Giant make some good mtbs. Drooling over a Giant Talon 29er myself.

Craiglist has some gems.

2010 Scott Aspect 50 for $160.:thumbsup:

Specialized Hardrock Disc 2011 for $200. :thumbsup:


----------



## slumpey (Nov 20, 2011)

Yea. Was looking at Craigslist, but was able to get mine (new) for $350.00 at a bike shop close by. Helped sway my decision.


----------



## dianeandrick (Dec 29, 2011)

*Similar Question - I got two bikes for Christmas*

I'm new and bought myself and my husband a bike and he also bought me a bike for Christmas. Can anyone shed any light on which one I should keep? One is a Specialized Hardrock Sport Disc 29 and the other is a Giant Rainier 29er (getting that off the receipt).


----------



## AndrwSwitch (Nov 8, 2007)

Ride them both, keep your favorite.


----------



## jtdunc (Dec 16, 2011)

dianeandrick said:


> I'm new and bought myself and my husband a bike and he also bought me a bike for Christmas. Can anyone shed any light on which one I should keep? One is a Specialized Hardrock Sport Disc 29 and the other is a Giant Rainier 29er (getting that off the receipt).


Giant makes great bikes but their better 29er bikes are the Talon and the XTR.

Both have similar components but the Giant Rainer has a slight edge over the Hardrock on the quality of its components. The Rainer also has 20mm more travel on the front fork.

BUT I think the step through design and the low top tube of the Rainier needs to be deleted.

Truth . . . both are entry grade mtbs for weekend jaunts on trails, gravel roads, fun 20 mile rides, or even short distance commuting.

Do they both ride the same? Keep the one that rides the best for that rider.

If it were my choice (male or female), I prefer the lines and the top tube design of the Specialized Hardrock Sport Disc 29.


----------



## jtdunc (Dec 16, 2011)

slumpey said:


> Sorry for the late response. I ended going with a 2011 Giant Revel 0. Wasn't even considering a Giant until i read some good reviews and recommendations from others. The Revel 0 gives you the best components in the Revel series. So far, very pleased.
> 
> I painted over all the lime color stripes to make it just black and white.

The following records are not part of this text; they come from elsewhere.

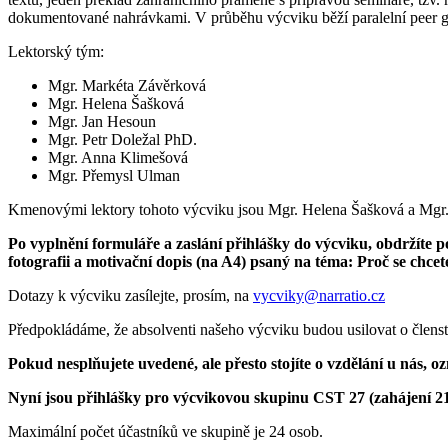
dokumentované nahrávkami. V průběhu výcviku běží paralelní peer gro
Lektorský tým:
Mgr. Markéta Závěrková
Mgr. Helena Šašková
Mgr. Jan Hesoun
Mgr. Petr Doležal PhD.
Mgr. Anna Klimešová
Mgr. Přemysl Ulman
Kmenovými lektory tohoto výcviku jsou Mgr. Helena Šašková a Mgr
Po vyplnění formuláře a zaslání přihlášky do výcviku, obdržíte 
fotografii a motivační dopis (na A4) psaný na téma: Proč se chc
Dotazy k výcviku zasílejte, prosím, na
vycviky@narratio.cz
Předpokládáme, že absolventi našeho výcviku budou usilovat o členst
Pokud nesplňujete uvedené, ale přesto stojíte o vzdělání u nás, 
Nyní jsou přihlášky pro výcvikovou skupinu CST 27 (zahájení 
Maximální počet účastníků ve skupině je 24 osob.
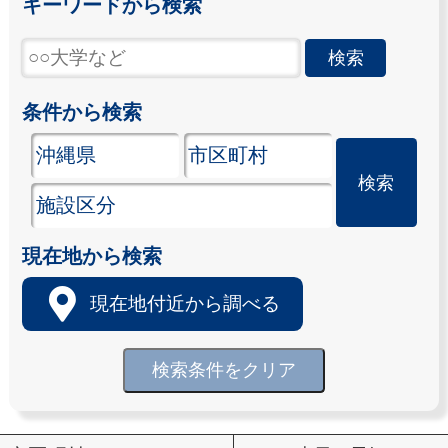
キーワードから検索
条件から検索
現在地から検索
現在地付近から調べる
検索条件をクリア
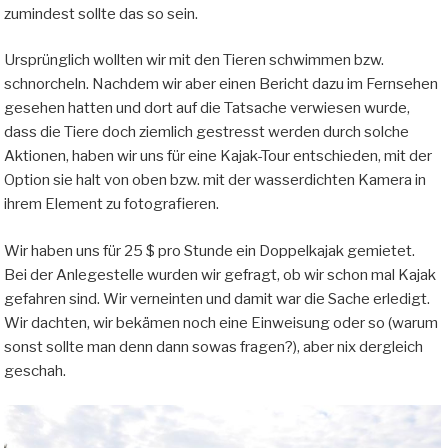
zumindest sollte das so sein.
Ursprünglich wollten wir mit den Tieren schwimmen bzw.
schnorcheln. Nachdem wir aber einen Bericht dazu im Fernsehen
gesehen hatten und dort auf die Tatsache verwiesen wurde,
dass die Tiere doch ziemlich gestresst werden durch solche
Aktionen, haben wir uns für eine Kajak-Tour entschieden, mit der
Option sie halt von oben bzw. mit der wasserdichten Kamera in
ihrem Element zu fotografieren.
Wir haben uns für 25 $ pro Stunde ein Doppelkajak gemietet.
Bei der Anlegestelle wurden wir gefragt, ob wir schon mal Kajak
gefahren sind. Wir verneinten und damit war die Sache erledigt.
Wir dachten, wir bekämen noch eine Einweisung oder so (warum
sonst sollte man denn dann sowas fragen?), aber nix dergleich
geschah.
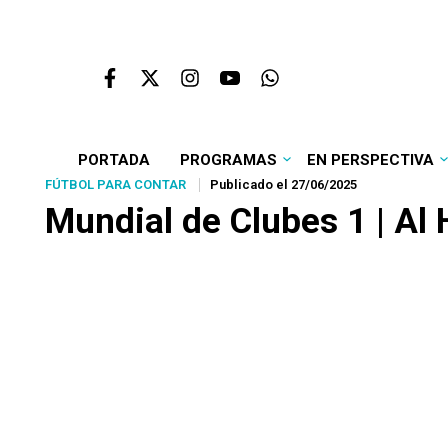
PORTADA
PROGRAMAS
EN PERSPECTIVA
FÚTBOL PARA CONTAR
Publicado el 27/06/2025
Mundial de Clubes 1 | Al H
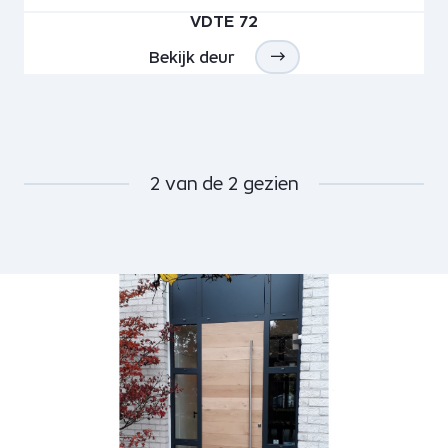
VDTE 72
Bekijk deur
2
van de
2
gezien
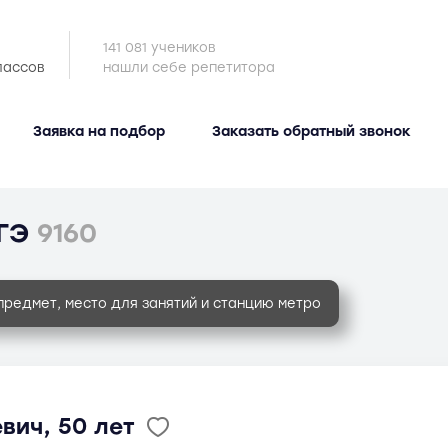
141 081 учеников
лассов
нашли себе репетитора
Заявка на подбор
Заказать обратный звонок
ГЭ
9160
предмет, место для занятий и станцию метро
вич, 50 лет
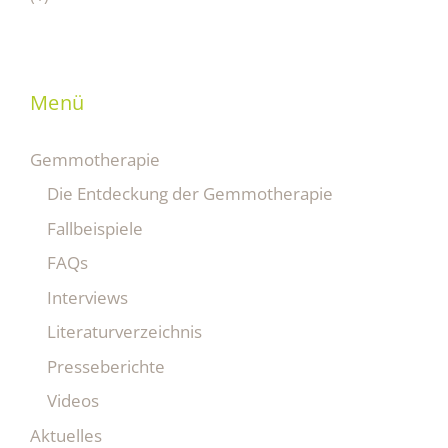
Menü
Gemmotherapie
Die Entdeckung der Gemmotherapie
Fallbeispiele
FAQs
Interviews
Literaturverzeichnis
Presseberichte
Videos
Aktuelles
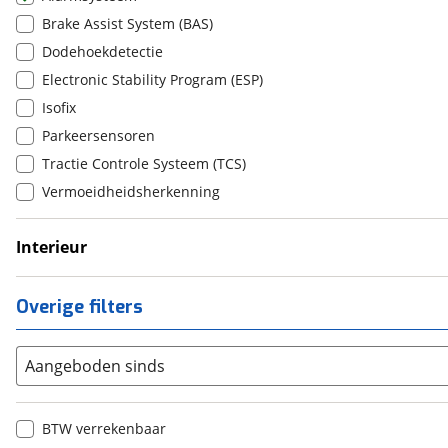
MAN
Parkeerassistent
(
20
)
Brake Assist System (BAS)
Maserati
Trekhaak
(
41
)
Dodehoekdetectie
Max Mobiel
Verhoogd
(
0
)
Electronic Stability Program (ESP)
Maxus
Verlengd
(
98
)
Isofix
Maybach
(
2
)
Parkeersensoren
Mazda
(
2424
)
Tractie Controle Systeem (TCS)
McLaren
(
4
)
Vermoeidheidsherkenning
Mega
(
0
)
Mercedes-Benz
Interieur
(
6764
)
Lederen bekleding
MG
(
706
)
Stoelverwarming
Microcar
(
4
)
Overige filters
Stuurverwarming
Microlino
(
0
)
Mini
(
2001
)
Aangeboden sinds
Mitsubishi
(
1179
)
Mobilize
(
0
)
BTW verrekenbaar
Morgan
(
0
)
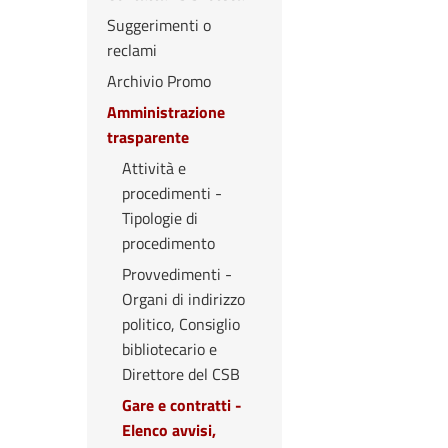
Suggerimenti o
reclami
Archivio Promo
Amministrazione
trasparente
Attività e
procedimenti -
Tipologie di
procedimento
Provvedimenti -
Organi di indirizzo
politico, Consiglio
bibliotecario e
Direttore del CSB
Gare e contratti -
Elenco avvisi,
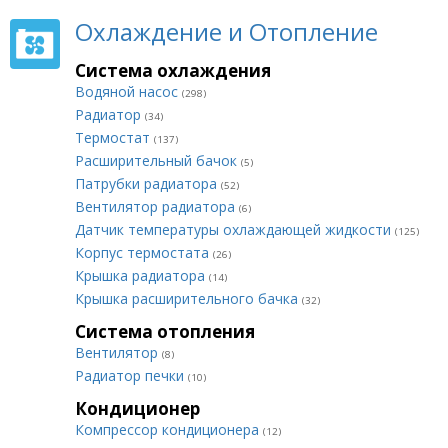
Охлаждение и Отопление
Система охлаждения
Водяной насос
(298)
Радиатор
(34)
Термостат
(137)
Расширительный бачок
(5)
Патрубки радиатора
(52)
Вентилятор радиатора
(6)
Датчик температуры охлаждающей жидкости
(125)
Корпус термостата
(26)
Крышка радиатора
(14)
Крышка расширительного бачка
(32)
Система отопления
Вентилятор
(8)
Радиатор печки
(10)
Кондиционер
Компрессор кондиционера
(12)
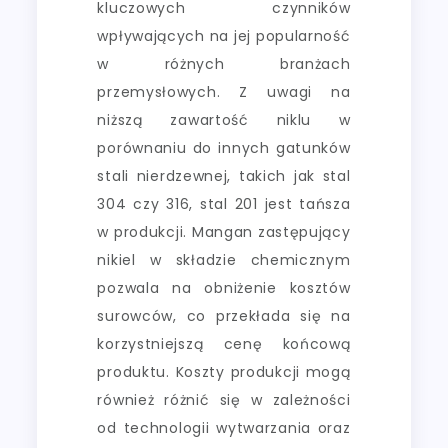
kluczowych czynników
wpływających na jej popularność
w różnych branżach
przemysłowych. Z uwagi na
niższą zawartość niklu w
porównaniu do innych gatunków
stali nierdzewnej, takich jak stal
304 czy 316, stal 201 jest tańsza
w produkcji. Mangan zastępujący
nikiel w składzie chemicznym
pozwala na obniżenie kosztów
surowców, co przekłada się na
korzystniejszą cenę końcową
produktu. Koszty produkcji mogą
również różnić się w zależności
od technologii wytwarzania oraz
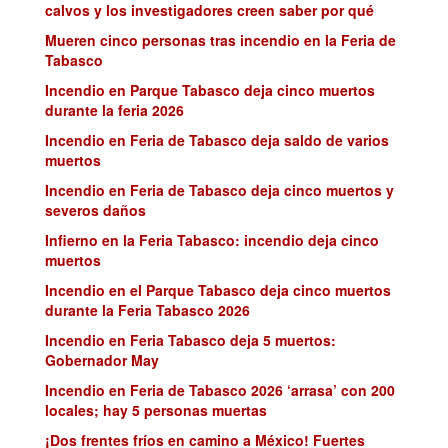
calvos y los investigadores creen saber por qué
Mueren cinco personas tras incendio en la Feria de
Tabasco
Incendio en Parque Tabasco deja cinco muertos
durante la feria 2026
Incendio en Feria de Tabasco deja saldo de varios
muertos
Incendio en Feria de Tabasco deja cinco muertos y
severos daños
Infierno en la Feria Tabasco: incendio deja cinco
muertos
Incendio en el Parque Tabasco deja cinco muertos
durante la Feria Tabasco 2026
Incendio en Feria Tabasco deja 5 muertos:
Gobernador May
Incendio en Feria de Tabasco 2026 ‘arrasa’ con 200
locales; hay 5 personas muertas
¡Dos frentes fríos en camino a México! Fuertes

Nice, didn't know you could get a Revel with discs. Sweet.

My commuter is a Cannondale Bay Boy - all black with faint silver reflective markings:










I've also read that I can swap my 26" mtb rims onto it for a rigid mtb setup - if I need to ride 40-50 miles on it.:thumbsup:


----------



## will-lee wonka (Oct 26, 2008)

AndrwSwitch said:


> Ride them both, keep your favorite.


+1

Both have similar parts. Giant has 100mm of travel while Specialized has 80mm of travel...but more travel does NOT equal to better.

So, it's down to which one feels better to ride.


----------



## slumpey (Nov 20, 2011)

Really enjoying my giant revel 0.The fork and disc brakes have definitely stood up so far. My helmet has taken the beating as I have flipped over a few times. My carelessness and not the bike. Only thing I didn't like was the lime color stripes so I painted over black.


----------